* _TASK TO CARRY OUT_: Go line by line through the entries and show those that hold the string "SELECT".

* _AVAILABLE RECORDS_:
=== Section Start ===
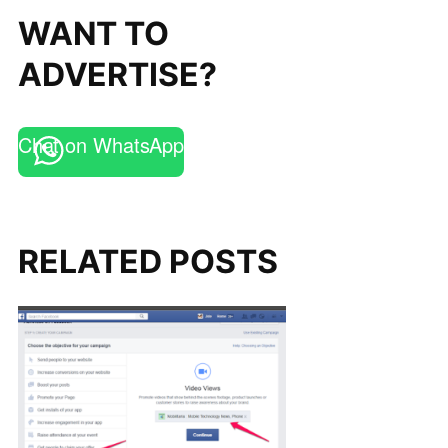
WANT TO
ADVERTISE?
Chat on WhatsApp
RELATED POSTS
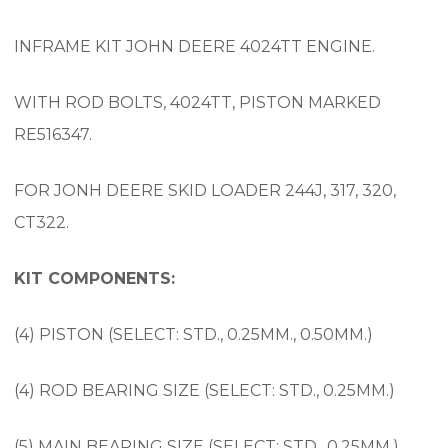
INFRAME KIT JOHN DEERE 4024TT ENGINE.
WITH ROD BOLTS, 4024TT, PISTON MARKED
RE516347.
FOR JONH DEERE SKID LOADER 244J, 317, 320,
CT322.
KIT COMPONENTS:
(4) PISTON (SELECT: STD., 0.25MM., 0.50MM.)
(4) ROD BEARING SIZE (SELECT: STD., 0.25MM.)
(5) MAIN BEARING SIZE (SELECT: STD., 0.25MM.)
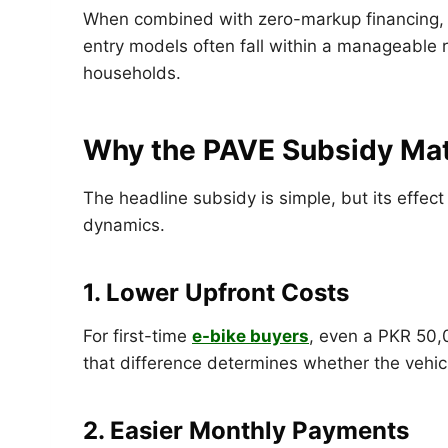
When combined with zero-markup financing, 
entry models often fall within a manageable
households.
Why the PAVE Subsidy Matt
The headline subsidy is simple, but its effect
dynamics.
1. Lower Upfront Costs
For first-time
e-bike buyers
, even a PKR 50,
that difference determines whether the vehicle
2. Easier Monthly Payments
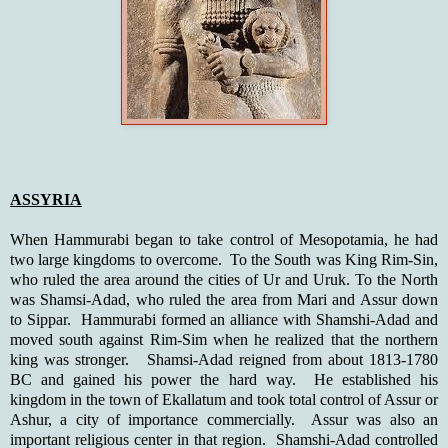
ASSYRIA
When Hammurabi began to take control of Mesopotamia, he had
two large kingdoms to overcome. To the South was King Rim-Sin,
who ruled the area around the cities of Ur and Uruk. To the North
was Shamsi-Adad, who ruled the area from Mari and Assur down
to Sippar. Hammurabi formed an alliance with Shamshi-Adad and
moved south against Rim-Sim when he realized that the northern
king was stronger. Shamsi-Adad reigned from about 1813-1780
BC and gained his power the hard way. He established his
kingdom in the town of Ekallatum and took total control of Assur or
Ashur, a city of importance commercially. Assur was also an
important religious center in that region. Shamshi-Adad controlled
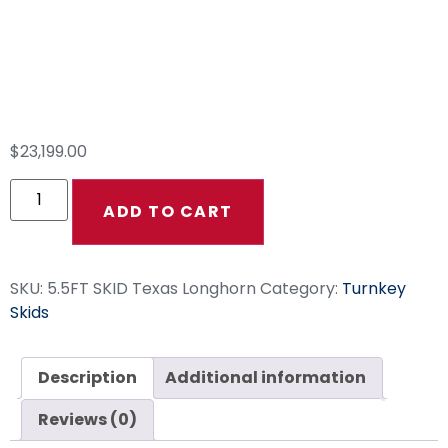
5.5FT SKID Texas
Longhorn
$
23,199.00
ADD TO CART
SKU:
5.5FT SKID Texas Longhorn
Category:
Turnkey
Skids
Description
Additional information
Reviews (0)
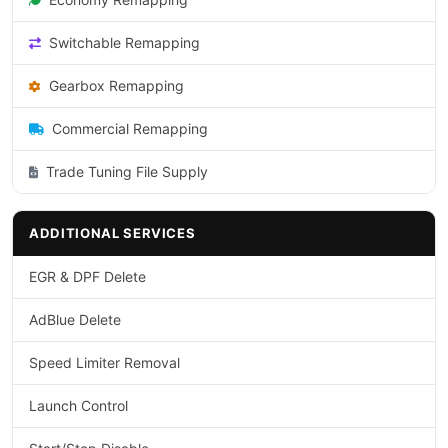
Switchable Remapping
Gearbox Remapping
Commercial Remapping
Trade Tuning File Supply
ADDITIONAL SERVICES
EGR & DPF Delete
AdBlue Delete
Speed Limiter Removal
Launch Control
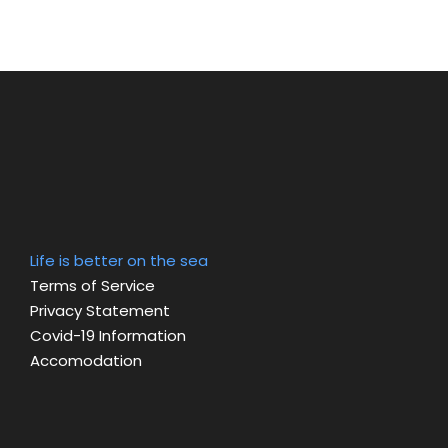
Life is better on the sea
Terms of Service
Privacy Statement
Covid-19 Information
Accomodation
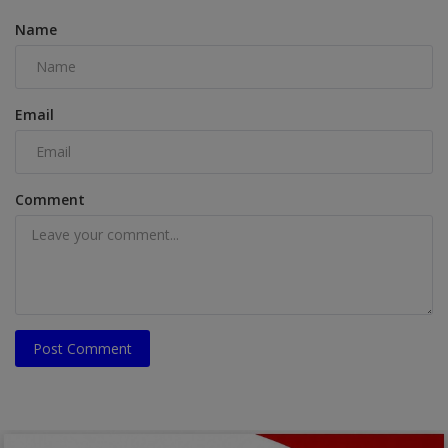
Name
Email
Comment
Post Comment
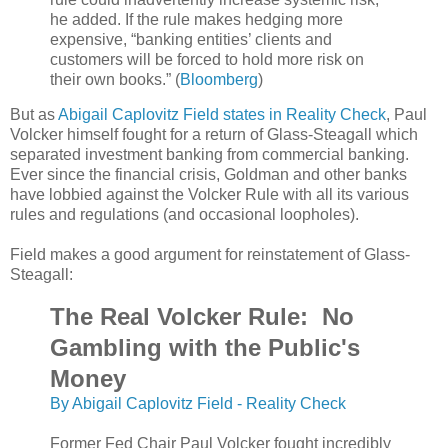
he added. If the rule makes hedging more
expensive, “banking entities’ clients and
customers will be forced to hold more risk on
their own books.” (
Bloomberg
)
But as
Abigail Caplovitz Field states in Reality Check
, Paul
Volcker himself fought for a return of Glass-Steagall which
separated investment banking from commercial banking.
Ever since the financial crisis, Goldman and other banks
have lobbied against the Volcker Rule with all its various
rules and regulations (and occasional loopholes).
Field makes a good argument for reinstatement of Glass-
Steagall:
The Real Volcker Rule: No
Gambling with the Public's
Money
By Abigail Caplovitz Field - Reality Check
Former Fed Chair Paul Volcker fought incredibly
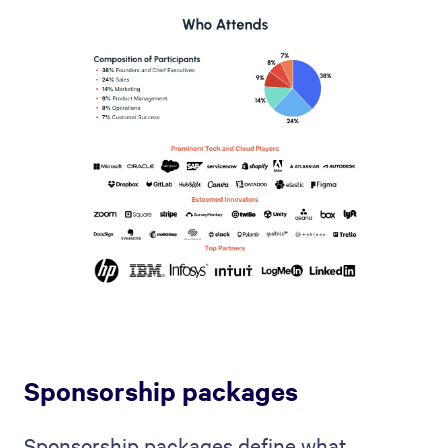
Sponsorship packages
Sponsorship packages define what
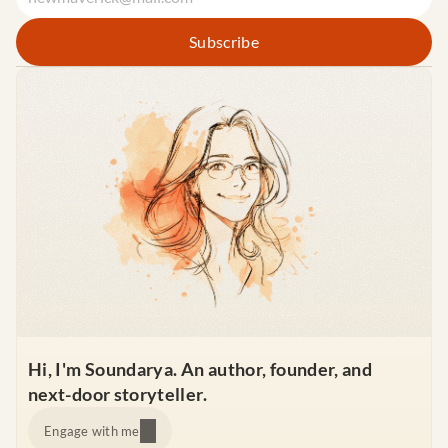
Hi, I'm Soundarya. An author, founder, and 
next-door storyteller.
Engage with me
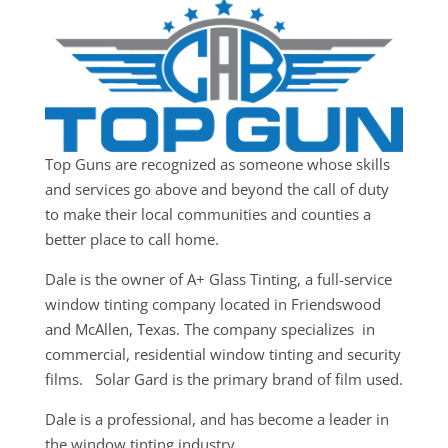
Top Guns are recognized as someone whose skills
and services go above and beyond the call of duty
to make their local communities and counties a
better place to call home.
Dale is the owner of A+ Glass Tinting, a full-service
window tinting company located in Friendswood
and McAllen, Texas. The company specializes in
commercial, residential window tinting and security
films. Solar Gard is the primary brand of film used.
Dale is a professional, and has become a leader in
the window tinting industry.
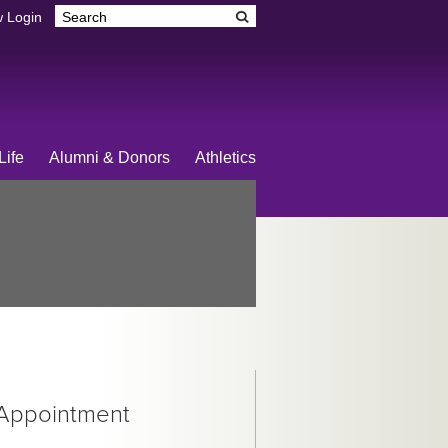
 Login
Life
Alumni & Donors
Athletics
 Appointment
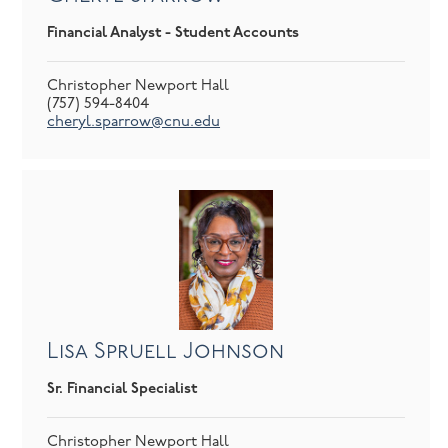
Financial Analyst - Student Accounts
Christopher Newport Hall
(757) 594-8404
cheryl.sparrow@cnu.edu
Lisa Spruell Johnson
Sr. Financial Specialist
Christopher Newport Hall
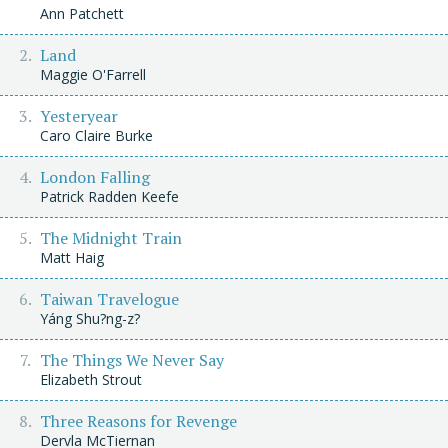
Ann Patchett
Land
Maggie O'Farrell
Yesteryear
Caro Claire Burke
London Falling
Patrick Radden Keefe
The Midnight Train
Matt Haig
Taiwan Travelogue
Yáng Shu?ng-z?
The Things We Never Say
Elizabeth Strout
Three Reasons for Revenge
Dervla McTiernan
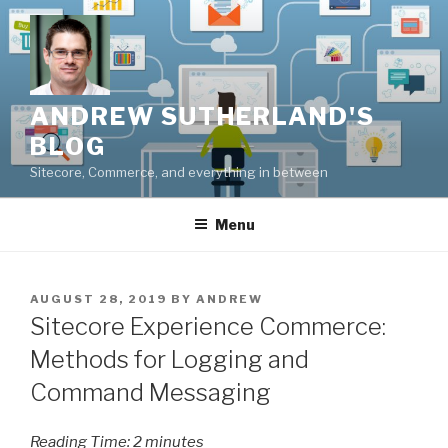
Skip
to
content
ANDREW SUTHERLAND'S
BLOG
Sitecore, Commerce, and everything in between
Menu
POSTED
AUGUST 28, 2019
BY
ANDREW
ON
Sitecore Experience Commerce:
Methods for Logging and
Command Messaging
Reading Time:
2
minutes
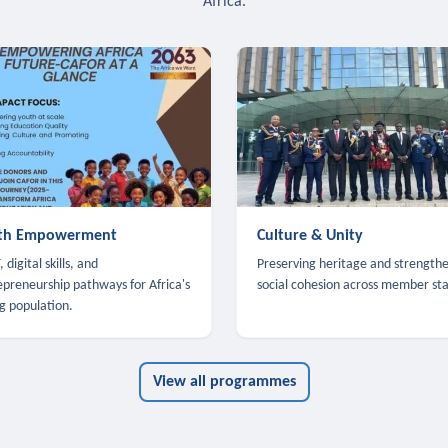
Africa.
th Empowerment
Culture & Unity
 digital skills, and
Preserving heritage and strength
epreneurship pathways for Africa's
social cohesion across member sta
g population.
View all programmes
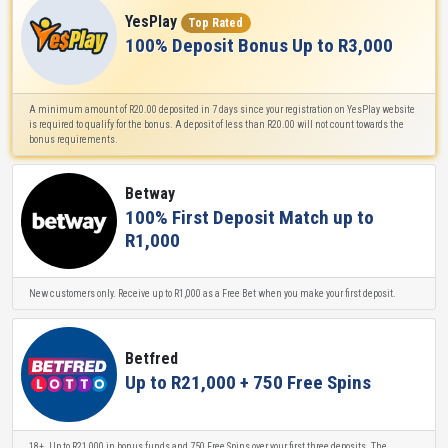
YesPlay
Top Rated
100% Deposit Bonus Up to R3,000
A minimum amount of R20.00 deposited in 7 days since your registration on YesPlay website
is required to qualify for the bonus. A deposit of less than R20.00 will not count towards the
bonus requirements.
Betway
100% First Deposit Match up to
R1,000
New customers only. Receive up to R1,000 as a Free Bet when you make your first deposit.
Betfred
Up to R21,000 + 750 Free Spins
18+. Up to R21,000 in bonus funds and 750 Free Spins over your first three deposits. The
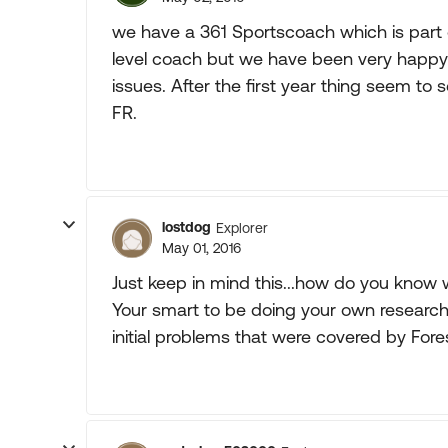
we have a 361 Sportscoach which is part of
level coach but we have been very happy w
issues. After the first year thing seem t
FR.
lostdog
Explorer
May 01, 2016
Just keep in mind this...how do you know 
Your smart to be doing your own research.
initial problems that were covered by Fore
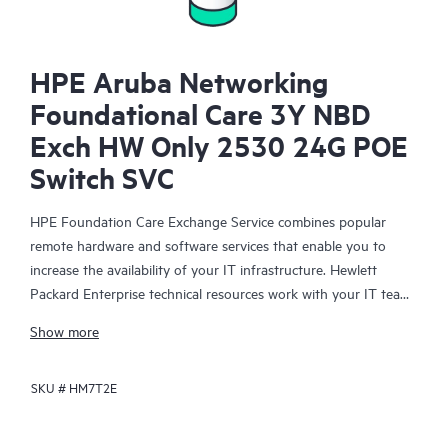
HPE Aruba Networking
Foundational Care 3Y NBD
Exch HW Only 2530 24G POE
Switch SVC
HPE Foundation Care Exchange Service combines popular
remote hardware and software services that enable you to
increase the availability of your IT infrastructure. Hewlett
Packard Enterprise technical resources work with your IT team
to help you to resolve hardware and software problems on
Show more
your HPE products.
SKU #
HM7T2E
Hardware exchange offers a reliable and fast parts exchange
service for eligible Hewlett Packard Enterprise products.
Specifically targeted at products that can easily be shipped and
=== Section End ===
* _RESULT OF THE TASK_:
(4) PISTON (SELECT: STD., 0.25MM., 0.50MM.)
(4) ROD BEARING SIZE (SELECT: STD., 0.25MM.)
(5) MAIN BEARING SIZE (SELECT: STD., 0.25MM.)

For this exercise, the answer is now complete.